To do
Search the material for the string "Maria", then return every line where it is found.

Input data

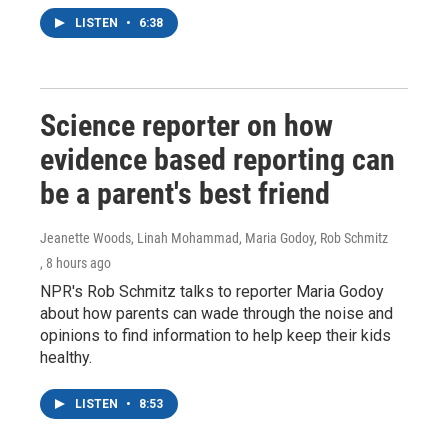
LISTEN
•
6:38
Science reporter on how
evidence based reporting can
be a parent's best friend
Jeanette Woods, Linah Mohammad, Maria Godoy, Rob Schmitz
, 8 hours ago
NPR's Rob Schmitz talks to reporter Maria Godoy
about how parents can wade through the noise and
opinions to find information to help keep their kids
healthy.
LISTEN
•
8:53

Response to this task
Jeanette Woods, Linah Mohammad, Maria Godoy, Rob Schmitz
NPR's Rob Schmitz talks to reporter Maria Godoy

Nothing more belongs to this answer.